Lafferty took over Doris Duke’s life. He believed himself to be her designated successor. He would spend lavish amounts of money on items that he believed she would buy and collect. All that was hers was now his. Her houses became his, her servants became his, her bodyguard was his, her cars and her private jet became his too
After the death of Miss Duke, Lafferty had been hospitalised several times in unsuccessful attempts to control his alcoholism. He even planned on taking the private jet home to Creeslough, however he never fulfilled this ambition.
Tammy Payette alleged Lafferty and Dr Kivowitz of murdering Miss Duke. Payette had been one of the six death bed nurses to Miss Duke. She alleged that they had conspired to quicken Miss Duke’s death with excessive amounts of the narcotic pain relievers, morphine and Demerol. These accusations really tarnished Lafferty’s character.

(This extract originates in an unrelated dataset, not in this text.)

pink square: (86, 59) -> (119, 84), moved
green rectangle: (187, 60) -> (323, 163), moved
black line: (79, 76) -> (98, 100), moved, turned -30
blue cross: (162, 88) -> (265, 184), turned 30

Eve Preminger, a Manhattan probate judge, removed Lafferty and the US Trust as co-executers for allegedly wasting estate assets. One month later, an appeals court, also in Manhattan, ruled that Lafferty and the US Trust would remain as executers of Miss Duke’s $1.2 billion dollar estate until it decided otherwise.

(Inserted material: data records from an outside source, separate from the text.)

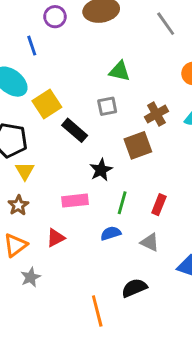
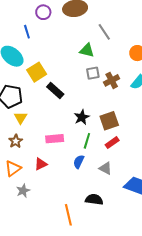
gray line: (166, 24) -> (104, 32), moved
gray square: (107, 106) -> (93, 73), moved
brown square: (138, 145) -> (109, 121), moved
black star: (101, 170) -> (82, 117), moved
red rectangle: (159, 205) -> (112, 143), turned 32
blue semicircle: (111, 233) -> (79, 162), turned -48
black semicircle: (134, 288) -> (94, 199), turned 30

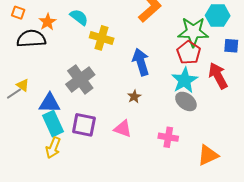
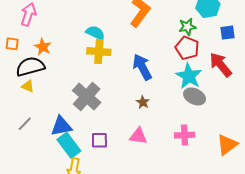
cyan semicircle: (79, 17) -> (95, 33), moved
green star: (193, 32) -> (187, 27), size x0.6
yellow triangle: (23, 85) -> (28, 86), moved
purple square: (84, 125) -> (99, 140), size x0.7

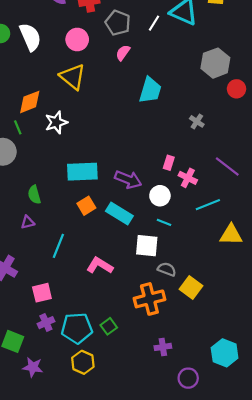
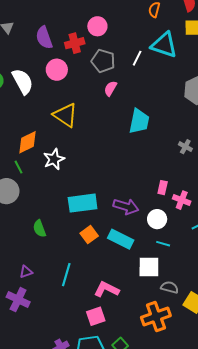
pink circle: (77, 40) -> (57, 70), moved
purple triangle: (28, 222) -> (26, 272), moved
pink square: (42, 293) -> (96, 316), moved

Eighteen months after the highly publicised allegations against Lafferty and Dr Kivowitz the criminal investigation had ended. The Los Angeles Districts Attorney’s office found no credible evidence supporting the murder claims and all allegations against them were deemed false. The sheer amount of allegations that were aimed at Lafferty and others around Duke caused one of the most expensive estate disputes in US history. It cost the Duke Charitable Foundation alone some $50 million in legal fees.
Lafferty agreed to step down as executer of the Duke estate and play no further role in the Duke Charitable Foundation. He would still receive his $4.5 million and a $500,000 payment annually. This agreement allowed the distribution of Miss Duke’s assets to charities as she had originally intended.
Six months after this announcement Bernard Lafferty would die of a heart attack. Tammy Payette was eventually arrested and charged with stealing jewellery from many of her former employers including Miss Duke. She would serve eight years in prison.
Lafferty bought his own $2 million 8,000 square foot Los Angeles mansion. For these final months of his life he had his own staff including a gardener, a personal assistant and his own butler. He would dine and drink at restaurants and be treated like royalty. Perhaps this was because of his eccentric tipping. Whether a food bill came to $40 or $150 Lafferty would leave a tip in excess of double this amount. He was spending $28,000 a month in tips alone.
He would fly his friend Sally Blake and her mother to California. Sally was a friend from Letterkenny, Donegal and former employee of Miss Duke whom hired her because of Lafferty’s influence. On November 4th 1996, at the age of 51, Bernard Lafferty was found dead in his Bel Air mansion by his friend Sally.
After his death a star studded memorial service had been arranged. There was even a guest list made out. Elizabeth Taylor and Peggy Lee, arriving in a wheelchair, attended the service. Sharon Stone had sent him flowers. At his cremation, the former butler wore his favourite outfit, an Armani jacket, black silk trousers and Versace shoes. Enclosed in the coffin were the Irish tricolour, green rosary beads and holy water from his birthplace of Creeslough.
His ashes were spread off the coast of Hawaii, scattered off at sea near the spot where he himself had spread Miss Duke’s. A small portion was also taken by his friend Sally to his home place of Creeslough where he had grown up some 50 years previously and to reunite him with his parents. In his final act, his last will and testament, Lafferty instructed that his whole estate be handed back to the Duke Foundation.